Outside of the workplace, I still needed to fend for myself financially. I was excited to have my own money, but once again there were surprises in store for me: namely medical aid and car expenses. It was like life kept slapping me in the face. My medical aid came to R800 ($54.59), but I didn’t understand why I had to pay so much when all I needed was glasses, but I remember reading once that you should never skimp on medical aid so I paid the money. But I also wasn’t going to deprive myself of a good time. After all, having money to spend was the main reason I took the job. I wanted to treat myself, and I did. Every. Single. Month. I needed nice clothes for work, I wanted to expand my book collection, and I just really liked eating out. I spent most of my salary, but left a tiny bit (another R500 a month) just in case I ended my six months’ probation period without a job. At the time I was saving because I just wanted more money to spend if I lost my job, and I admit I might have had a spending problem.

Later on that year, shortly before I become a permanent staff member as I so desperately wanted, I had to deal with my car battery dying. I was able to pay for the expense, but it made a huge dent in my spending for the month. From then on, I started setting aside a portion of my finances for emergencies, but it still took about a year before I managed to find the perfect balance between responsible and reckless. The turning point for me was when there were rumors that the company that my dad worked at was about to close. This led to my dad admitting that he didn’t have a retirement fund, which was shocking to me. This was the man who insisted I put aside money for a rainy day; the man who got me a bank account when I was three, and had been saving since then to put me through college.

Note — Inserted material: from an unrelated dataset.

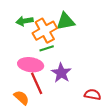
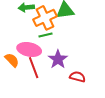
red semicircle: (93, 95) -> (77, 77), moved
orange semicircle: (21, 98) -> (12, 60), moved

Immediately I started my own retirement savings. The money that I had kept for spending when I lost my job became my retirement money. Inspired by an article I read on Her Campus, I got a credit card and managed to keep it only for emergencies. I felt pretty pleased that I had a savings account, a credit card (with a positive credit balance), retirement savings, and still had money left over to treat myself–my life’s motto.

Looking back, I'm glad my dad cut me off when he did. It made a huge impact on my sense of finances, my work ethic, and the way I carry myself as a whole.

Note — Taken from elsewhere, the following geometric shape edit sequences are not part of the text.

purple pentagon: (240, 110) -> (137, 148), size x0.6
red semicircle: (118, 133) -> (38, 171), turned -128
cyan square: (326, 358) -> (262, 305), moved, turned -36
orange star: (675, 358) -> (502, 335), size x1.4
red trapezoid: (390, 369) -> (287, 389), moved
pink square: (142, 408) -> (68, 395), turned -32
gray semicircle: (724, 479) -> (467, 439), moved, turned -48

Fast forward two years, and I still haven’t managed to find a job in my field, made worse by the constant retrenchments in South Africa. My dad’s company did finally liquidate, leaving me as the only employed person in my family, but because of my father’s insistence that I become financially independent I was able to restructure my budget so that I was able to help out at home. If it wasn’t for my dad’s insistence that I “go out there and do something,” I don’t know how we would have made it through this year.

I’ve been working in the call center for three years. There are days that I desperately wish my dad had let me stay at home and wait for a job. I have tons of friends with even postgraduate degrees who stayed at home for two to three years before finding a job, and they finally ended up getting jobs in their field. I worry that that may never be me. In the past year I’ve finally found opportunities in my field, but they’re all unpaid, which is not something I can afford to take up right now.

I would be lying if I said that the situation didn’t upset me–three years ago there were no jobs that I could find in my field, and now there are no paying jobs. But I’m still immensely grateful for the way things turned out for me. I’ve seen friends remain fully dependent on their parents, unable to fend for themselves at all. It was a tough lesson to learn, but I’m glad that my parents cut me off when I graduated. I learned to work hard for my job, because I needed the income. I learned to value money, because I didn’t always have enough. I learned how to be responsible with it in a way that allowed me to live my life the way I wanted to, while still having enough set aside for the future.